Les ondes millimétriques utilisées pour la 5G ont une portée plus courte et un faible taux de pénétration. Il faudra donc augmenter le nombre de dispositifs pour avoir une couverture et un débit dignes de la 5G. Une étude du cabinet Tactis a estimé à près d’un tiers le nombre de sites supplémentaires à ériger dans les zones périurbaines.
Plus nombreux, les équipements seront aussi plus énergivores. Selon un livre blanc publié par le géant chinois Huawei, les stations de base 5G seraient jusqu’à trois fois et demie plus gourmandes en énergie.
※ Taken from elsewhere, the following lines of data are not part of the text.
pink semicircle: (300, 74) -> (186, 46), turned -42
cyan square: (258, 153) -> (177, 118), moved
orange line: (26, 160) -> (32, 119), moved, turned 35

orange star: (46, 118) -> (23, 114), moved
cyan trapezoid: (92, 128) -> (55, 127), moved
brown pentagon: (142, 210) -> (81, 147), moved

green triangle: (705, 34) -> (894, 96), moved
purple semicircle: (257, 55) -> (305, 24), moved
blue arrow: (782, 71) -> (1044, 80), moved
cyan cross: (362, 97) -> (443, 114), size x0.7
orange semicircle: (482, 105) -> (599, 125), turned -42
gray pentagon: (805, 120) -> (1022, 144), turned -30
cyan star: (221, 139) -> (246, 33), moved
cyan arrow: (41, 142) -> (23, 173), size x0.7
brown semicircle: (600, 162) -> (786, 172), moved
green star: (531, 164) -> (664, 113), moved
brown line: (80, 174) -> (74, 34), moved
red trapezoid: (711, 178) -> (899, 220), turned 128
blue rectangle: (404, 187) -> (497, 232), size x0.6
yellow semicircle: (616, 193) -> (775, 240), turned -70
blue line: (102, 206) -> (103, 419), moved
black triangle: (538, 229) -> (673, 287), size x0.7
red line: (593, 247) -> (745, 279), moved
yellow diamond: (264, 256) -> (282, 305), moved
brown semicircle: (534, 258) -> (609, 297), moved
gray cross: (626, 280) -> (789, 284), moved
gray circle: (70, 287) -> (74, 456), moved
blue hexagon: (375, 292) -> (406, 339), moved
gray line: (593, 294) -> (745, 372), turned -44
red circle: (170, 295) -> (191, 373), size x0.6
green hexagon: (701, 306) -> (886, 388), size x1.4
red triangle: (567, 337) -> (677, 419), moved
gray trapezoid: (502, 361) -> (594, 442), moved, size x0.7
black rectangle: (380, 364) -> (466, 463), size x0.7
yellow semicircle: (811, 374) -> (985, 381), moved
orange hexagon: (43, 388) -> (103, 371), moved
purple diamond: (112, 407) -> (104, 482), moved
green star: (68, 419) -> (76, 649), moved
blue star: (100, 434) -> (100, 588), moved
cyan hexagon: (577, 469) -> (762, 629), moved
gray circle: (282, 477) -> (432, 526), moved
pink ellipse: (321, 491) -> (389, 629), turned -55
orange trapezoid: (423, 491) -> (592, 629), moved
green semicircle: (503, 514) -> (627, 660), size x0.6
À cette voracité énergétique s’ajoutent l’obligatoire renouvellement du parc des smartphones et l’absence d’un système de recyclage efficient. Selon un rapport de l’Ademe (l’agence française de l’environnement) de 2018, une cinquantaine de métaux et plus généralement 70 matériaux différents interviendraient dans leur fabrication. Un bilan auquel viennent s’ajouter les ravages écologiques et les violations des droits humains causés par l’industrie minière dans certaines zones d’extraction comme dans la région des Grands Lacs, en Afrique de l’Est. Multipliées par trois, ces nouvelles données devront aussi être stockées dans des data centers et réseaux fixes, eux aussi très gros consommateurs d’énergie, souligne Anne-Cécile Orgerie.
Dans les pays où la 5G est déjà opérationnelle, cette surconsommation inquiète. C’est le cas en Chine, où Unicom a annoncé mettre ses stations en pause durant la nuit afin de soulager le réseau électrique.
Effet rebond
Plus d’équipements, plus de données, plus de stockage. De ce triptyque découle l’un des effets indirects les plus pervers et paradoxaux du progrès technologie : celui du rebond.
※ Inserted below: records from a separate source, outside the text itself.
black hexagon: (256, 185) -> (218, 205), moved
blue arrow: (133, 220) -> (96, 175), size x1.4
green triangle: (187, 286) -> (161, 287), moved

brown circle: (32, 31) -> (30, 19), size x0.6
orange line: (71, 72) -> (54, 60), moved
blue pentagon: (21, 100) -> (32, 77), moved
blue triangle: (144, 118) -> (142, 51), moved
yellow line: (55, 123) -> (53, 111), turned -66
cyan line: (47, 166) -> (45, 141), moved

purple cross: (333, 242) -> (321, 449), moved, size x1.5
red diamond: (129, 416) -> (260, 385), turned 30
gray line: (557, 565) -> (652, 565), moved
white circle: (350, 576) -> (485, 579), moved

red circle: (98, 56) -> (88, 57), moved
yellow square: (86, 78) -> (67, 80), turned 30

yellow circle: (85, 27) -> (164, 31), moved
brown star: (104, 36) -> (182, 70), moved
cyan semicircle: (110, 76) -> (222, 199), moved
"L’accélération des débits créera un appel d’air qui boostera la consommation de plus de données", s’inquiète Hugues Ferrebœuf, le directeur du projet "sobriété" au Shift Project, un groupe de réflexion sur la transition énergétique. En raison d’un accès haut débit aux données, les utilisateurs de 5G en dévorent toujours plus, au risque d’effacer les bénéfices énergétiques des performances technologiques.
Si les détracteurs de la 5G fustigent cette surconsommation, pour ses partisans, le progrès technique intégrerait les enjeux énergétiques dès la conception des réseaux. Ils mettent également en avant les gains en la matière que pourraient apporter certaines de ses applications, telle une meilleure gestion de la consommation des équipements domestiques.
Une empreinte carbone difficile à maîtriser
L’opérateur Orange communique ainsi sur la mise en place de "mécanismes d’efficacité calibrés" couplés avec "des modes ‘veille’ avancés". Orange Lab, la division recherche et développement du groupe, a conçu des équipements permettant de mieux cibler les émissions de données vers les smartphones utilisant la 5G en haut débit.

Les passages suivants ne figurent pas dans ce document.